◆ TASK
Report every line of the material that contains the string "تولیدی".

◆ PROVIDED RECORDS
== Segment start ==

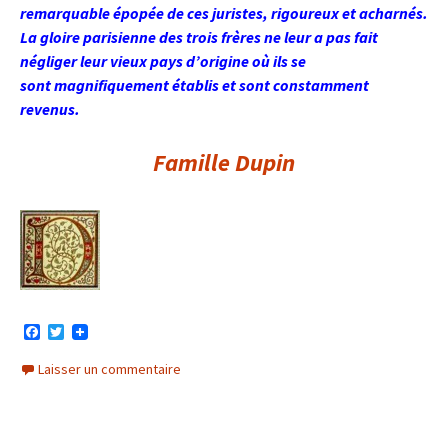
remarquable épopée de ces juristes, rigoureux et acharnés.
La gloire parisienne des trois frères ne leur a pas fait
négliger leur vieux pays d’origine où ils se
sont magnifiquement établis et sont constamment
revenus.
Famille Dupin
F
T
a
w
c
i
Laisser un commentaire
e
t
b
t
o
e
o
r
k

== Segment end ==
== Segment start ==

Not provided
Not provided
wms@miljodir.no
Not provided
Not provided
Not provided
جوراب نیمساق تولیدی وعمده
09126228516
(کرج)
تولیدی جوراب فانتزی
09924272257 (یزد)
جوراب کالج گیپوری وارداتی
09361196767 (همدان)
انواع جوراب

== Segment end ==
== Segment start ==

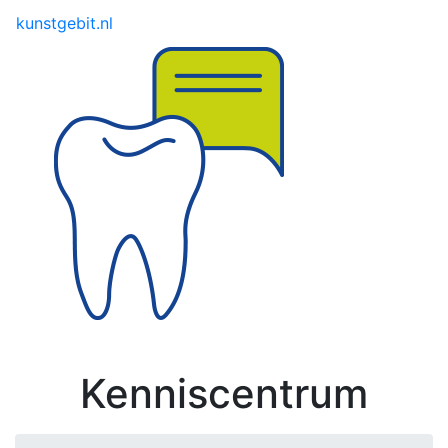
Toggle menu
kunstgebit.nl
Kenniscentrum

== Segment end ==

◆ SOLUTION
جوراب نیمساق تولیدی وعمده
تولیدی جوراب فانتزی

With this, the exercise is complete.